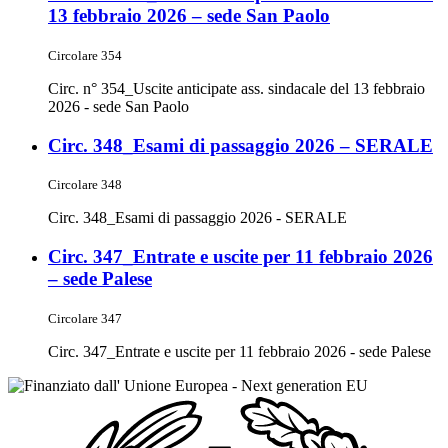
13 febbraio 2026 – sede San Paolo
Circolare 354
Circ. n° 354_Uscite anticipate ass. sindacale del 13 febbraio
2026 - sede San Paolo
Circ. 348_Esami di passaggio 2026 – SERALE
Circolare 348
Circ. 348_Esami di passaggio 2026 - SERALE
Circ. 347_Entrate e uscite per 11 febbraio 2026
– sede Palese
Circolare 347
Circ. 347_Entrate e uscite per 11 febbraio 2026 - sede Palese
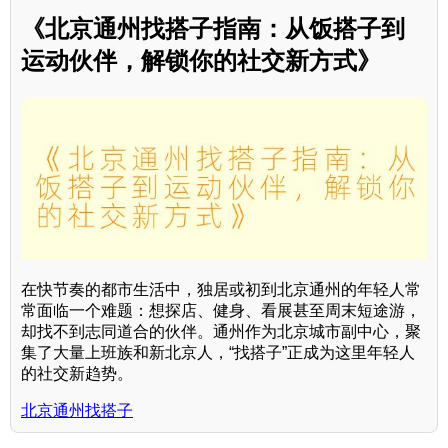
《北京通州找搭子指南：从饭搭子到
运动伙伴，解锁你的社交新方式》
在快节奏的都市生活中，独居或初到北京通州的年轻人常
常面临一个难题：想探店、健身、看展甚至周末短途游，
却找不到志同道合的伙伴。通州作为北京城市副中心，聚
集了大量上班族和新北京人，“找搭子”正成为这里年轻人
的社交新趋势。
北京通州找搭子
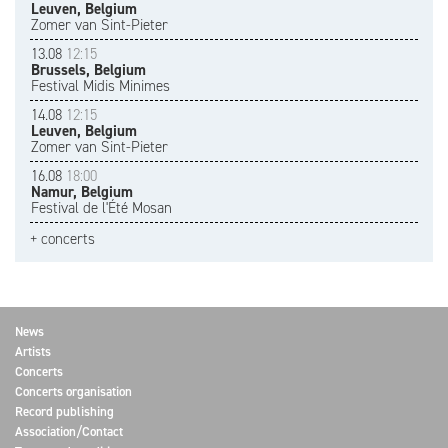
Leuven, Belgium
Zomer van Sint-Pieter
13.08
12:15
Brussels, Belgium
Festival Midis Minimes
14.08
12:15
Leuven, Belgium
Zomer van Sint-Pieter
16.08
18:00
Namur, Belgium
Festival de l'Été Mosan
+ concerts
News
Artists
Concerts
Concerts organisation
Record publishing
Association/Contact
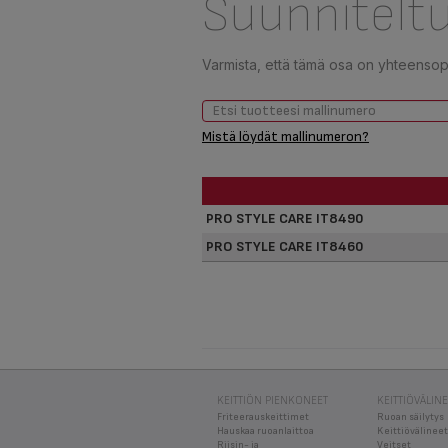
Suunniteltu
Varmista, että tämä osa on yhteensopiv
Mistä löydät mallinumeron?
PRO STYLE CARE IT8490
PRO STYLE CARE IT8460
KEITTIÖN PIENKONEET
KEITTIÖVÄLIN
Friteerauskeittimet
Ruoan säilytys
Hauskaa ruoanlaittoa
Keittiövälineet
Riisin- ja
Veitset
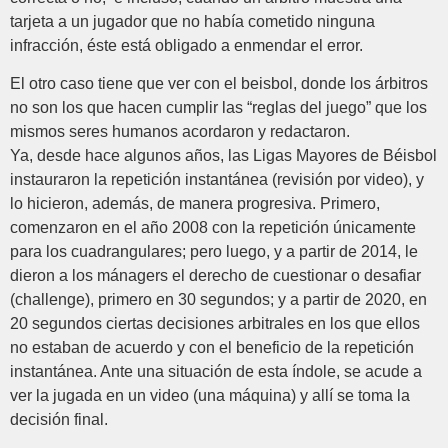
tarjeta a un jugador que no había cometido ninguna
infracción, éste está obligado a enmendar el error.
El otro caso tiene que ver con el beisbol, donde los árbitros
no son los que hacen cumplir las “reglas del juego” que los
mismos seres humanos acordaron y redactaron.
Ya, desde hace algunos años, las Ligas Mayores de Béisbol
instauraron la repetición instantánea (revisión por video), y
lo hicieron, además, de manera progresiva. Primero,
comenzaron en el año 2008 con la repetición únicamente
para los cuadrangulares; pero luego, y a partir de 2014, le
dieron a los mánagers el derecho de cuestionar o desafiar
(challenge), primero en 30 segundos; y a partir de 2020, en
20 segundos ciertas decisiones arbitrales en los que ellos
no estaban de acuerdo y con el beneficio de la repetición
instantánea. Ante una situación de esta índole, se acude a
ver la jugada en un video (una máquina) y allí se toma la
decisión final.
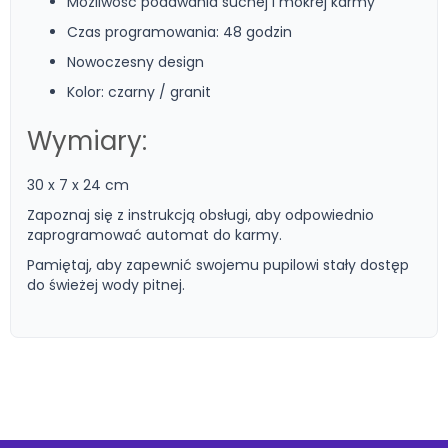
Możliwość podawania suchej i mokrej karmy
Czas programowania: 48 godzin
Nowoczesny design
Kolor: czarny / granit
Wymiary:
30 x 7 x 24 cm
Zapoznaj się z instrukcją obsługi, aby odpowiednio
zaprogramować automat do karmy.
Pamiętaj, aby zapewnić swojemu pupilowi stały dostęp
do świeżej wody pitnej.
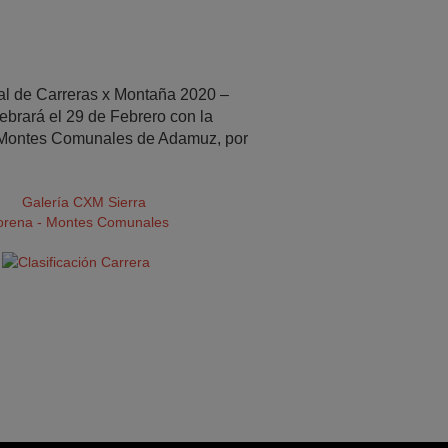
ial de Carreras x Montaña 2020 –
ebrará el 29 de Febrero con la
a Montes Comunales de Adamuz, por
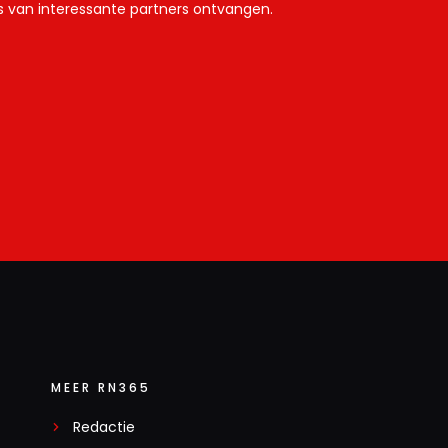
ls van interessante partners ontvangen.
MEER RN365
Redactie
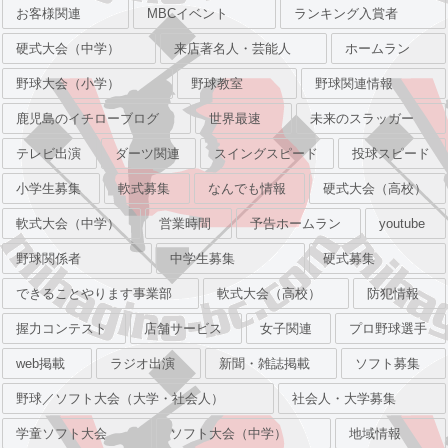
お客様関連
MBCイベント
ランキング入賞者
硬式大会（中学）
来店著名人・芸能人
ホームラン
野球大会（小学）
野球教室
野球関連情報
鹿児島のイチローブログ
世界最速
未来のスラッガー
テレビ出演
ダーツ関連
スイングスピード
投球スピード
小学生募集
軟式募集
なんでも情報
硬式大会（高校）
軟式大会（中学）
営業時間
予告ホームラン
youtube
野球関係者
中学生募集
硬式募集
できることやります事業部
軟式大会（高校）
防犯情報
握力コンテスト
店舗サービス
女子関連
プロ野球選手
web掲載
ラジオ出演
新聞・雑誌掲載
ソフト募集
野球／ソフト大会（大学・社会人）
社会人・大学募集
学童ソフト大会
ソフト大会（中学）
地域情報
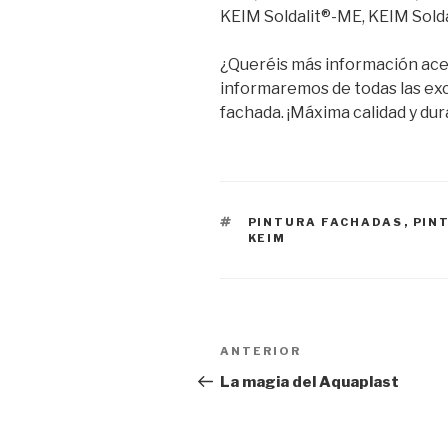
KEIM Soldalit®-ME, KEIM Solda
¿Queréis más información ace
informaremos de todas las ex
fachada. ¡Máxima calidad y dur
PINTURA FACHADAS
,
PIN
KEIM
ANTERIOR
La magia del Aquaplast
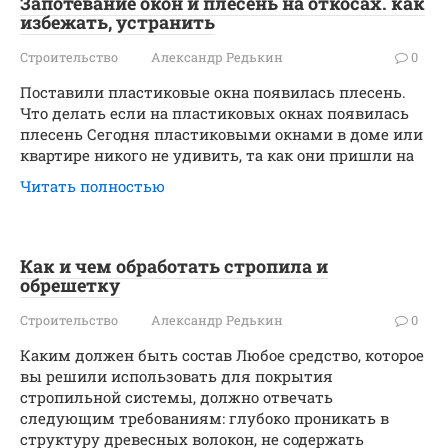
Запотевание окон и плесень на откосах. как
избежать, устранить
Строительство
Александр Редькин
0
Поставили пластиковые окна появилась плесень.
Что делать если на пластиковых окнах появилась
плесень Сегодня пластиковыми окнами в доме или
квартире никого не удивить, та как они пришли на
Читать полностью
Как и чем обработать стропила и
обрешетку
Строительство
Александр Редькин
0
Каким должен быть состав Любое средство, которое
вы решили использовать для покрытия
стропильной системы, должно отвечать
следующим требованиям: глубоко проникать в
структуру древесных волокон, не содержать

* * * * * * * * *

(Aim of the task) A verbatim copy of the records is expected, from their first line through the line with "para los cuadrangulares;", inclusive, with the pictures removed.

(Answer section)
13 febbraio 2026 – sede San Paolo
Circolare 354
Circ. n° 354_Uscite anticipate ass. sindacale del 13 febbraio
2026 - sede San Paolo
Circ. 348_Esami di passaggio 2026 – SERALE
Circolare 348
Circ. 348_Esami di passaggio 2026 - SERALE
Circ. 347_Entrate e uscite per 11 febbraio 2026
– sede Palese
Circolare 347
Circ. 347_Entrate e uscite per 11 febbraio 2026 - sede Palese
《北京通州找搭子指南：从饭搭子到
运动伙伴，解锁你的社交新方式》
在快节奏的都市生活中，独居或初到北京通州的年轻人常
常面临一个难题：想探店、健身、看展甚至周末短途游，
却找不到志同道合的伙伴。通州作为北京城市副中心，聚
集了大量上班族和新北京人，“找搭子”正成为这里年轻人
的社交新趋势。
北京通州找搭子
Leuven, Belgium
Zomer van Sint-Pieter
13.08
12:15
Brussels, Belgium
Festival Midis Minimes
14.08
12:15
Leuven, Belgium
Zomer van Sint-Pieter
16.08
18:00
Namur, Belgium
Festival de l'Été Mosan
+ concerts
News
Artists
Concerts
Concerts organisation
Record publishing
Association/Contact
Suunniteltu
Varmista, että tämä osa on yhteensopiv
Mistä löydät mallinumeron?
PRO STYLE CARE IT8490
PRO STYLE CARE IT8460
KEITTIÖN PIENKONEET
KEITTIÖVÄLIN
Friteerauskeittimet
Ruoan säilytys
Hauskaa ruoanlaittoa
Keittiövälineet
Riisin- ja
Veitset
tarjeta a un jugador que no había cometido ninguna
infracción, éste está obligado a enmendar el error.
El otro caso tiene que ver con el beisbol, donde los árbitros
no son los que hacen cumplir las “reglas del juego” que los
mismos seres humanos acordaron y redactaron.
Ya, desde hace algunos años, las Ligas Mayores de Béisbol
instauraron la repetición instantánea (revisión por video), y
lo hicieron, además, de manera progresiva. Primero,
comenzaron en el año 2008 con la repetición únicamente
para los cuadrangulares; pero luego, y a partir de 2014, le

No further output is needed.